The set browser keeps the current set context visible:

- set name and author
- icon count
- palette information
- in-set category chips
- set-local search input

### 4. Review different icon families

The picker works well across both monotone and multicolor sets.

![Material Design icons example](assets/docs/icon-picker-modal-icons-demo-material-design-icons-iconset-example.png)
![Fluent UI System Color icons example](assets/docs/icon-picker-modal-icons-demo-fluent-ui-system-color-icons-iconset-example.png)
![Emoji One icons example](assets/docs/icon-picker-modal-icons-demo-emoji-one-icons-iconset-example.png)
![Stickies color icons example](assets/docs/icon-picker-modal-icons-demo-stickies-color-icons-iconset-example.png)

### 5. Edit and customize the selected icon

Once an icon is selected, the field shows the chosen icon in the entry form and exposes an edit action for further adjustments.

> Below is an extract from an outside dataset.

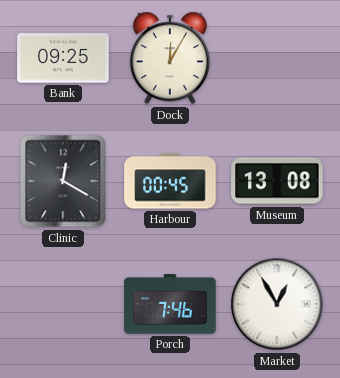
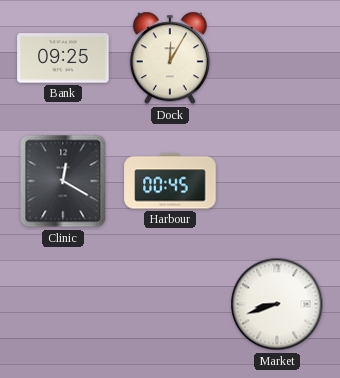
Museum: 13:08 -> none
Porch: 7:46 -> none
Market: 12:55 -> 8:42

![Field input with selected icon and color](assets/docs/icon-custom-field-input-with-selected-icon-and-color.png)
![Edit button on field input](assets/docs/icon-custom-field-input-edit-button.png)

The edit modal includes:

- live preview
- visual color picker
- hex input
- icon name and raw SVG editing controls
- download actions for exported assets

![Icon edit modal](assets/docs/icon-picker-edit-modal.png)
![Visual color picker](assets/docs/icon-picker-edit-modal-color-picker.png)

## Stored value shape

Depending on configuration, IconHub stores some or all of the following fields:

```ts
type IconFieldValue = {
  iconName: string | null;
  iconData: string | null;
  width: number | null;
  height: number | null;
  color?: string | null;
  isSvgEditable?: boolean;
  isIconNameEditable?: boolean;
};
```

## Frontend rendering

### Render from `iconName`

Use this when you want Iconify to resolve the icon on the frontend:

```tsx
import { Icon } from '@iconify/react';

type IconValue = {
  iconName: string | null;
  width: number | null;
  height: number | null;
  color?: string | null;
};

export function IconFromName({ value }: { value: IconValue }) {
  if (!value.iconName) return null;

  return (
    <Icon
      icon={value.iconName}
      width={value.width ?? 24}
      height={value.height ?? 24}
      color={value.color ?? undefined}
    />
  );
}
```

### Render from `iconData`

Use this when you want full control over the SVG and do not want runtime icon lookups:

```tsx
type IconValue = {
  iconData: string | null;
  width: number | null;
  height: number | null;
  color?: string | null;
};

export function IconFromSvg({ value }: { value: IconValue }) {
  if (!value.iconData) return null;

  return (
    <svg
      width={value.width ?? 24}
      height={value.height ?? 24}
      viewBox={`0 0 ${value.width ?? 24} ${value.height ?? 24}`}
      style={{ color: value.color ?? undefined }}
      dangerouslySetInnerHTML={{ __html: value.iconData }}
    />
  );
}
```

## Development

Useful local commands:

```bash
npm run build
npm run watch
npm run watch:link
npm run verify
npm run docs:sync-media
npm run docs:readme
```

Type-checking can be run directly with `tsc`:

```bash
npx tsc -p admin/tsconfig.json --noEmit
npx tsc -p server/tsconfig.json --noEmit
```

## Documentation assets

Documentation images and videos are stored in `assets/docs/`. Update `README.source.md`, sync changed assets to Cloudinary, then regenerate the published README:

```bash
npm run docs:sync-media
npm run docs:readme
```

The Cloudinary sync script uploads only changed README assets, stores their content hashes in `docs/readme-media-manifest.json`, and lets `README.md` use Cloudinary delivery URLs for marketplace-safe media rendering. Unsynced assets fall back to jsDelivr URLs.